Concernant la situation actuelle, ce n'est pas la première fois qu'Israël enfreint les accords internationaux et les décisions de l'ONU. Cependant, ce qui s'est créé là-bas est un pouvoir qui correspond de plus en plus à ce qu'est l'extrême-droite ici. Avec, de plus en plus, une dissolution de tout le parti de la paix israélien, pour de nombreuses raisons historiques qui se comprennent, mais qui rendent la chose difficile. D'autre part, les Palestiniens avaient jusqu'à présent le soutien, au moins verbal, des pays arabes, mais à l'heure actuelle nous voyons que l'Arabie saoudite, par haine de l'Iran et des chiites, préfère s'accorder avec les États-Unis et Israël.
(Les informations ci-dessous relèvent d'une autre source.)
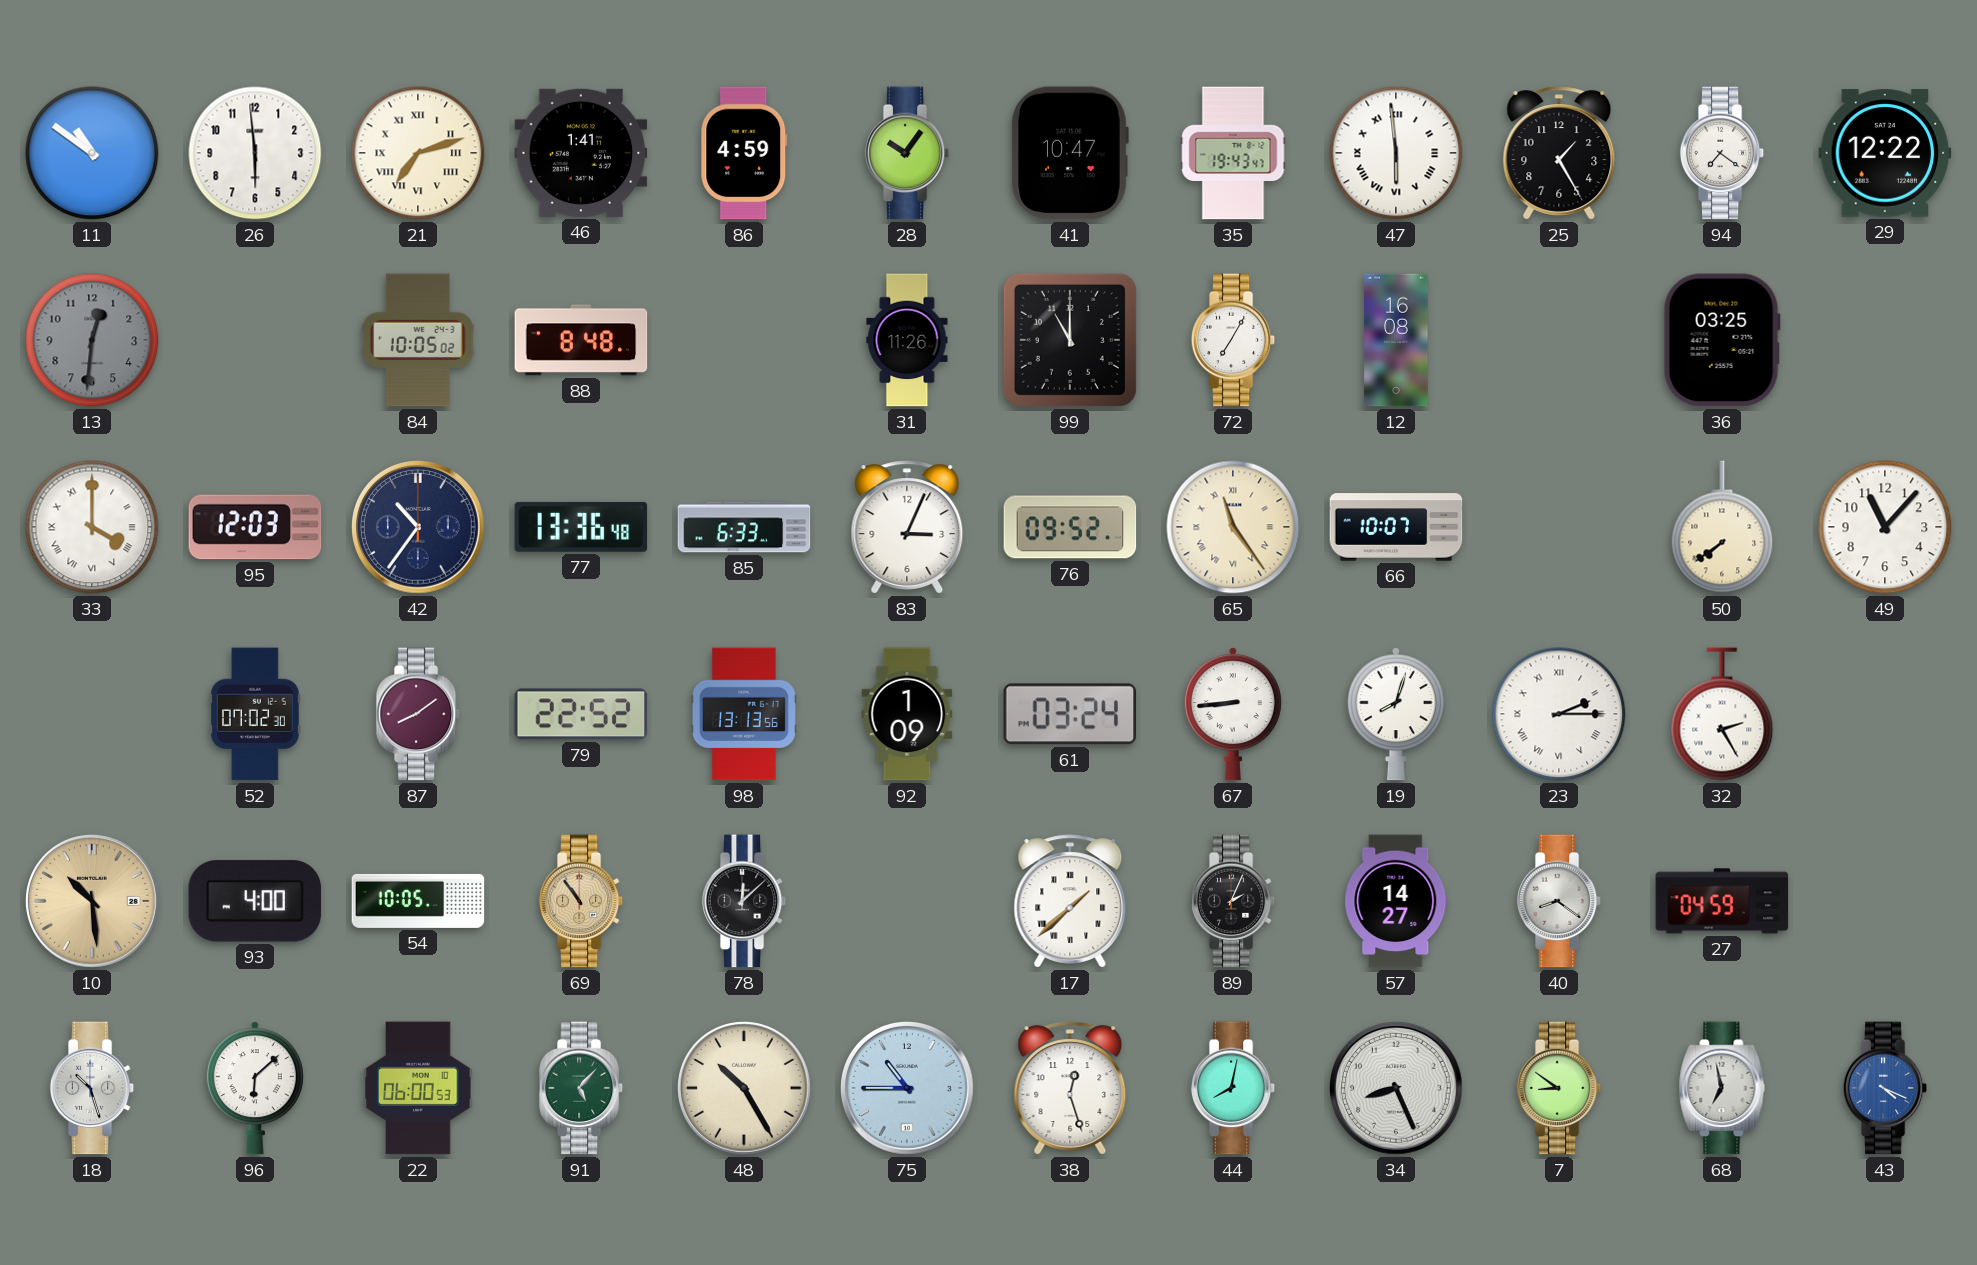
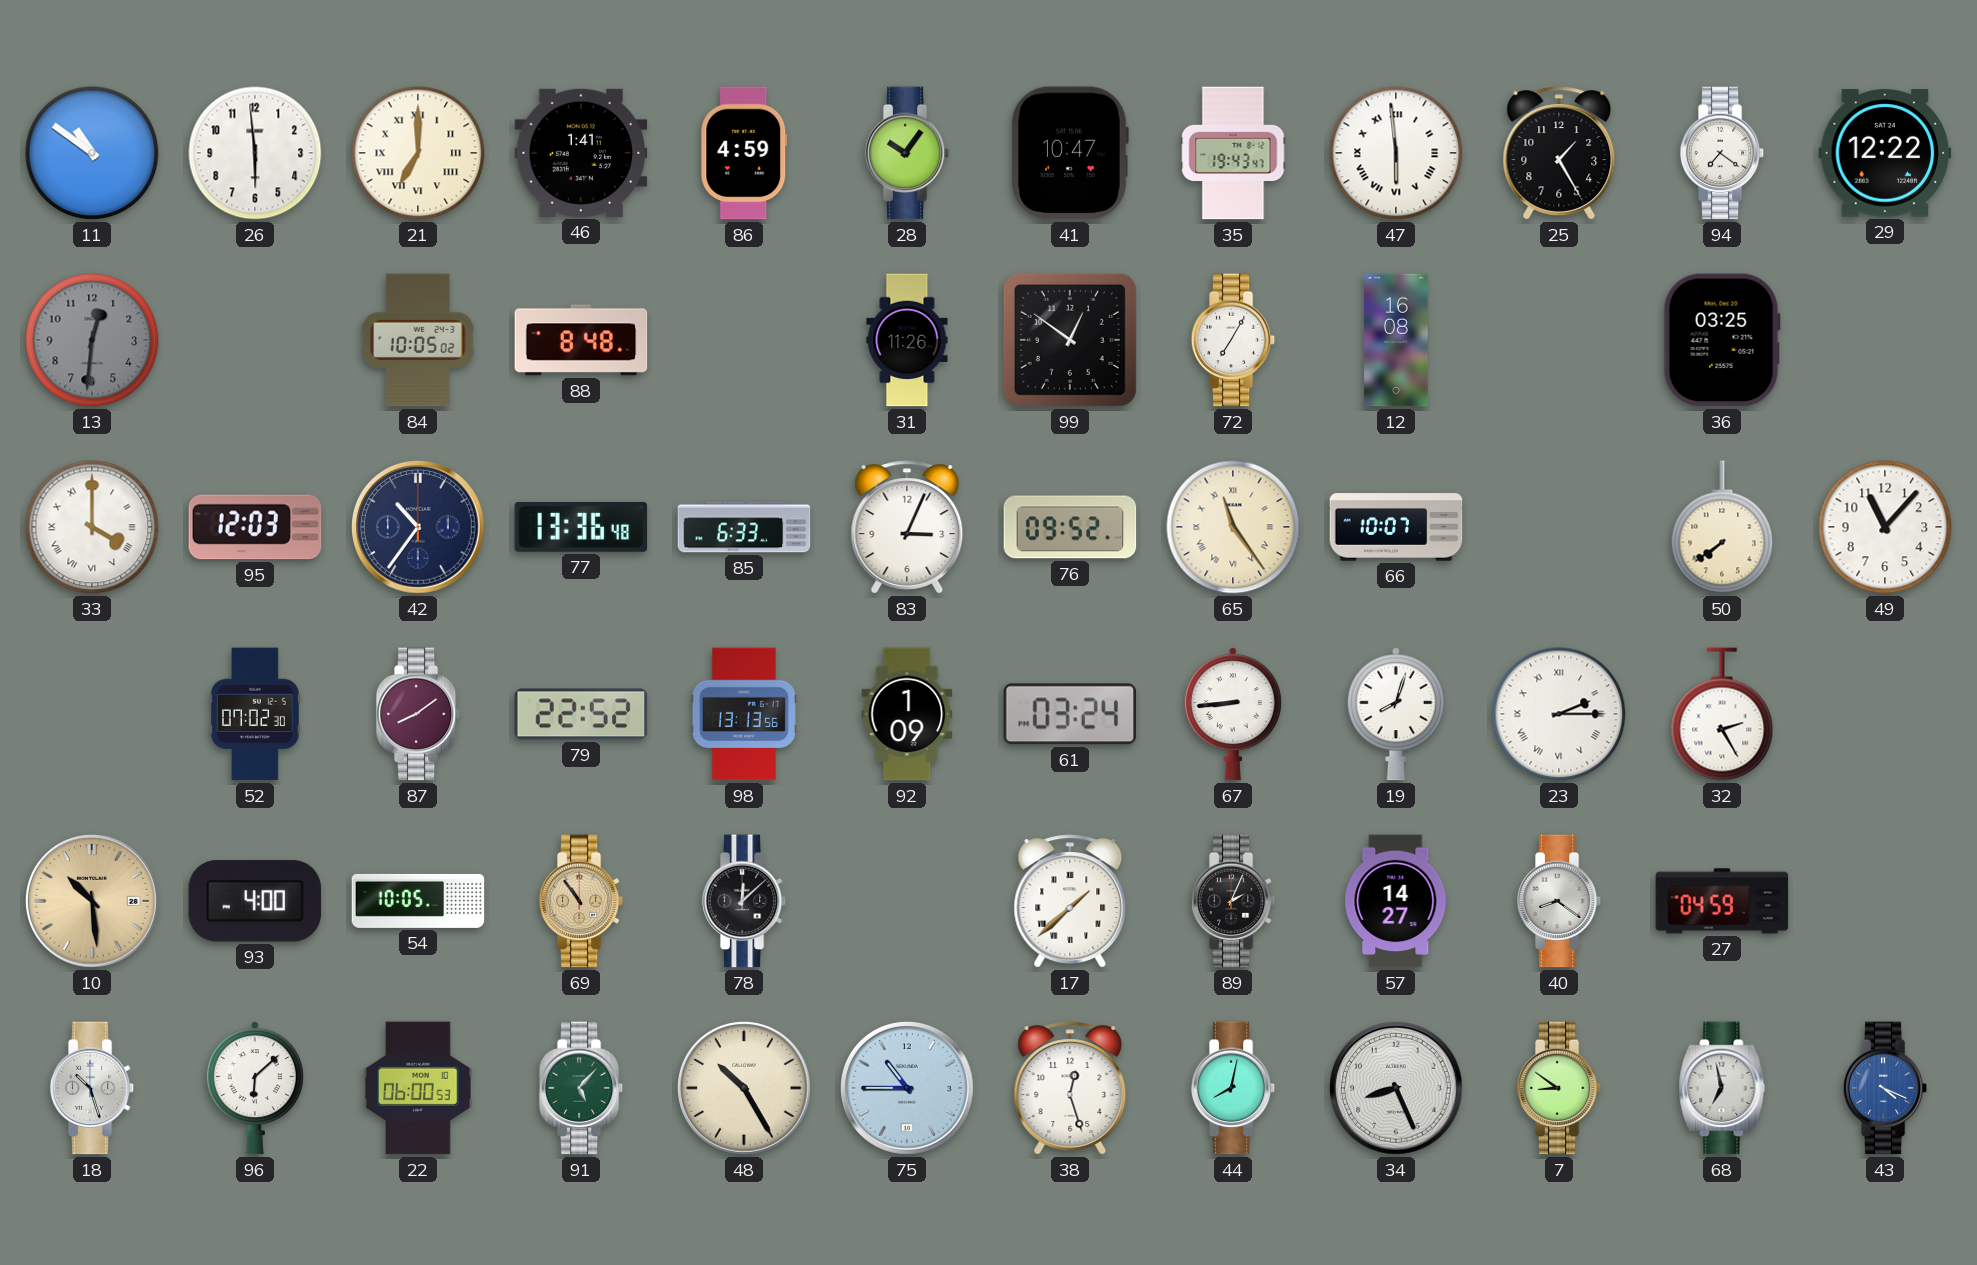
21: 7:12 -> 7:00
99: 11:00 -> 12:51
Nous voyons aussi que l'Égypte a beaucoup plus peur du Hamas que d'Israël.

Le peuple palestinien est donc complétement isolé. Je me souviens qu'en France, lorsqu'il y avait une atteinte à leurs droits, il y avait de grandes manifestations. Il n'y a aujourd'hui plus personne. Ce constat fait, je reste toujours solidaire avec les vaincus, cela fait partie de ma propre éthique. Plus ils seront vaincus, plus je serai avec eux. Bien entendu, je ne souhaite pas qu'ils soient de plus en plus vaincus, mais c'est la tendance de la conjoncture internationale. Vous avez raison de dire qu'il faut demander aux pays européens et aux nations d'intervenir, mais je sais d'avance que cette intervention sera d'une mollesse extrême. Il faut maintenir, au moins mentalement, le refus de cette situation, mais quand je vois des textes de protestation qui trouvent cela intolérable, je me dis « Mon dieu, on tolère sans arrêt l'intolérable, on passe notre temps à tolérer l'intolérable », cela n'a plus de sens.

Maintenons notre solidarité par tous les moyens possibles avec ce malheureux peuple, qui est le dernier peuple colonisé dans le monde après une décolonisation générale, et qui subit un sort que l'on ne peut même pas nommer. Parce que si on utilise le terme d' apartheid, on dira « vous êtes antisémite ». Je le dis d'autant plus que, vous savez, je suis d'origine juive, donc je peux très bien le dire. On ne peut pas même pas dire apartheid, il ne faut pas. On ne peut pas non plus dire colonisation pour parler des colonies. Même le vocabulaire est un vocabulaire qui est mal pavé, sur lequel on ne peut pas jouer, on ne peut même pas dire les mots qui sont les bons. Vous savez, quand on était résistant au départ, il n'y avait pas beaucoup d'espoir, puis l'espoir est venu, voyons un peu ce qu'il va se passer en maintenant cette conscience.